Сима услышал-таки шепоток, загремел во весь голос:
– Какой такой грех? Никакого тут греха нету. Произведено ради дела, не для баловства. Народ собрался проводить с почестями, все по-хорошему. Какой грех, верно, Карпыч?
Иван Поликарпыч, не ухватив суть, потянулся к Симе:
– Ты про чего?
– Грех, говорит, на душу взяла.
– Сима звякнул ногтем по бутылке.
– А то не грех, - засмеялась Маня.
– Коли запретно, то и грешно. Ох, гореть мне синим огнем, вот как твой палец давеча. И уже горела б, кабы не вот он, отпусти ему Бог здоровья.
– Она обхватила участкового за плечи и, растроганно сунувшись лицом в его ухо, несколько раз сочно чмокнула.
– Вот кому век в ножки кланяться!
– Ладно, ладно, - бурачно налился Иван Поликарпыч.
– Не то говоришь, Марья.
Он достал аккуратно свернутый носовой платок, промокнул взмокшие залысины, крутую шею и лишь потом обтер нацелованное ухо.
– Нет, ты мне скажи, - домогался Сима какой-то своей истины.
– Не понимаю я этова...
– Чего тебе сказать?
– А вот то: почему нельзя?
– Симка, не козюлься, не охальничай, - весело пригрозила Маня.
– А он пущай даст мне понятный ответ, ежели к этому приставлен.
– А, брось ты!
– отмахнулся Иван Поликарпыч и отгородился от Симы кулаком, подпершим бритую защечину.
Сима обиделся:
– Ага, власть слушать не хочет...
– А чево слухать-то, - поспешила наперерез Маня.
– Слухать-то чево? Слухать и нечево. Давай, Иван Поликарпыч, споем, молодость спомним.
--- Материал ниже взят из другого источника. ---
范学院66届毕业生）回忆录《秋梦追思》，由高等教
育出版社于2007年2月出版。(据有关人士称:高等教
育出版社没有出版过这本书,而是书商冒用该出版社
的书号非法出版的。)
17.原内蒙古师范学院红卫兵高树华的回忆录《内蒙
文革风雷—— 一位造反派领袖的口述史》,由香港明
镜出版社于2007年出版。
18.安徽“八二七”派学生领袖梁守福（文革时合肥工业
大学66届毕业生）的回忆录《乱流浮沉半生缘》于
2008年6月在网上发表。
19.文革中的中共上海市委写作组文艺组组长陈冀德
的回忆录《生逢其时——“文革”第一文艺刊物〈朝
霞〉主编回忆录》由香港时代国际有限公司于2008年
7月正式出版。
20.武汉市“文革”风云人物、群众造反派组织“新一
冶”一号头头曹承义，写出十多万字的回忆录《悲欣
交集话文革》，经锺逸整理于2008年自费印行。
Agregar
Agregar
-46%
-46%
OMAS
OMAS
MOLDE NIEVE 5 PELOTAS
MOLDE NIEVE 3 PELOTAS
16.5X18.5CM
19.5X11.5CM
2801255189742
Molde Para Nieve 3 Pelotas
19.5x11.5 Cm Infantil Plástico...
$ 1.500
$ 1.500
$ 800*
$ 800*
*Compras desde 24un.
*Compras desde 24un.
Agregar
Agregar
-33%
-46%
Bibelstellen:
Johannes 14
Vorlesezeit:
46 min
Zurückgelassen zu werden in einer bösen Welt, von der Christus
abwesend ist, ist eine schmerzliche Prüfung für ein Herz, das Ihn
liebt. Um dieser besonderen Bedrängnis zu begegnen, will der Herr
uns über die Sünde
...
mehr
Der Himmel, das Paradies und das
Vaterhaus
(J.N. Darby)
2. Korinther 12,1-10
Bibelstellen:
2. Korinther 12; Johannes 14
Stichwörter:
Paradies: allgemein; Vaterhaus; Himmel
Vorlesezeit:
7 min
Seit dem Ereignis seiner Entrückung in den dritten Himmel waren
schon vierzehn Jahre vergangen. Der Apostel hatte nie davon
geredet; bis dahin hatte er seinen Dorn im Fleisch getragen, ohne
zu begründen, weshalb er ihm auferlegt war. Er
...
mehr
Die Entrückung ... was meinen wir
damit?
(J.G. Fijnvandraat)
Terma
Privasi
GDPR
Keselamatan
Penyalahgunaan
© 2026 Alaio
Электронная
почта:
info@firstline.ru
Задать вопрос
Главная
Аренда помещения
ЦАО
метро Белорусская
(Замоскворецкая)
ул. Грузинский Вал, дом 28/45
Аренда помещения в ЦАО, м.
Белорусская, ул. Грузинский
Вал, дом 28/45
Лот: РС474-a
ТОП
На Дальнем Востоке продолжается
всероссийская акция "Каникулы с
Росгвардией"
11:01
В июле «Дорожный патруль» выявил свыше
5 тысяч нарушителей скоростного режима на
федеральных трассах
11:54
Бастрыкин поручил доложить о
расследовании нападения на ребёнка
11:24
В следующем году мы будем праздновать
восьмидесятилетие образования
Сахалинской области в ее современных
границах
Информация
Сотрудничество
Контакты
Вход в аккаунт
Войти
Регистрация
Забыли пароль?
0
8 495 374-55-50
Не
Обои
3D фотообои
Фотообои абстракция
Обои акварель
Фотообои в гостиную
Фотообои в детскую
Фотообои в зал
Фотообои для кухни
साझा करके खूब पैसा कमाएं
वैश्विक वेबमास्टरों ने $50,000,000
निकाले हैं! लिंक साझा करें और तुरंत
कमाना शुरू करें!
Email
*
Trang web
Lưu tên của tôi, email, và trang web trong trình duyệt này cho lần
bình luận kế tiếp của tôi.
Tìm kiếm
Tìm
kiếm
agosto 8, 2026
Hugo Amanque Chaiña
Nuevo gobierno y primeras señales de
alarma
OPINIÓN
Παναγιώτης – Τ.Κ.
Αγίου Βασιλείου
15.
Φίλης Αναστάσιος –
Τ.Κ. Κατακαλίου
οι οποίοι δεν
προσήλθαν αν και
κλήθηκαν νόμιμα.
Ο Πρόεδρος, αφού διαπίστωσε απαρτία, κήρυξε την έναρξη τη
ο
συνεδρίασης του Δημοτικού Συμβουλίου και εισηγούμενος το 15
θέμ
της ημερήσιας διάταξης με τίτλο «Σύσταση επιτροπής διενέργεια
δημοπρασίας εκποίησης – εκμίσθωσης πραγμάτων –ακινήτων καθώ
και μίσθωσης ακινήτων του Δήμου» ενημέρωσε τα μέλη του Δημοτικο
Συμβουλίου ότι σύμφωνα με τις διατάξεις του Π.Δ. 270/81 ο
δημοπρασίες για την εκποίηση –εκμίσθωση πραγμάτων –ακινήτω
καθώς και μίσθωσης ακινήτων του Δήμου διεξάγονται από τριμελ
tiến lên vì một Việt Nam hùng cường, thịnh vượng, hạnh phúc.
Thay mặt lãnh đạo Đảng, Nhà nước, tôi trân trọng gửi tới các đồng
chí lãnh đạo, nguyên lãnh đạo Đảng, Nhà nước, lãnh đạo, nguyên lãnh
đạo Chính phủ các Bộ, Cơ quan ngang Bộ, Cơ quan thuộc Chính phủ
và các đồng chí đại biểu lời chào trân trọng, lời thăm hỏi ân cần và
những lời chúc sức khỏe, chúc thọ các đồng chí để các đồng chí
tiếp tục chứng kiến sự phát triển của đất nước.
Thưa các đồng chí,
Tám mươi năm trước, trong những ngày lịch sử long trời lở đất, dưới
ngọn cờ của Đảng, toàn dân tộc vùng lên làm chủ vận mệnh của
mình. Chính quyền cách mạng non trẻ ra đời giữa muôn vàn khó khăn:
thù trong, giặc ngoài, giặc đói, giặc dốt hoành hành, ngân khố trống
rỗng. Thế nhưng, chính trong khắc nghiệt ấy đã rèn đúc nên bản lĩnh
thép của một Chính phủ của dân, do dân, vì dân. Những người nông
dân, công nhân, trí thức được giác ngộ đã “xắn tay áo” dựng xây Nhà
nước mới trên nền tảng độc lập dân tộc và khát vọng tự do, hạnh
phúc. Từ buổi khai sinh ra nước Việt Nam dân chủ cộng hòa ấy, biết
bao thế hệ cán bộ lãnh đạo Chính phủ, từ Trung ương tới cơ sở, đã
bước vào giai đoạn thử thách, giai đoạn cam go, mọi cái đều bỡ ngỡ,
И, опять приобняв участкового, качнув его боком, поманила за собой тихо, для ближних только:
Скакал казак через доли-и-ины...
– Эк стелется, лиса!
– Сима осклаблил в ехидном смешке свой единственный бивень.
– Два друга - узда да подпруга.
– Симка, тяни давай...
– кивком пригласила Маня.
Через Маньчжурские края-а...
– Во бугай! Ничем его не отговоришь, глянь-кось, рога выставил. Иди вон пересядь к Аполлону, не замай человека.
Сима и впрямь поднялся, перекинул ногу в галоше через лавку, но пересел
– Ох, мать пресвятая!
– маня завела глаза под лоб.
– Слухай теперича одново ево, никому рта не даст разинуть.
А Сима уже гремел своим неприятным, жестяным голосом:
– Вот ты говоришь, дескать, дело противозаконное. Ладно, согласен! Я и сам могу это понять, потому как казенная винополия, и тут всякий не лезь, не вмешивайся. Оно и в старину эдак-то было. Казна есть казна, с этим все ясно, и никто спору не ведет. Тогда ты мне скажи, как мне, крестьянину, быть, ежели выпить надо?
Мужики захохотали.
– А чего вы регочете? Бывает такое - надо, и все тут. Ну, не по-дурному, об этом разговору нет, а вот так, как сичас, к случаю.
– К случаю тоже можно по-дурному налопаться.
– Погоди, Аполлон, не перебивай... Я што имею в виду, какой случай? Ну, праздник там подоспел, дите родилось или вот как ноне. Спокон веку это заведено, и никто этова доси не отменял. Не было такого указу, верно?
– Вроде бы не было.
– Да што я, басурман какой - не угощу людей, когда это надо, когда обиход жизни требует? Угощу! Разобьюсь, а людей привечу! Не стану же я один кофей подавать, позор на себя брать. Вот так-то ежели собраться да сказать: "Ну, товарищи хорошие, дюже рад, што пришли, счас я вам кофею налью". Согласные?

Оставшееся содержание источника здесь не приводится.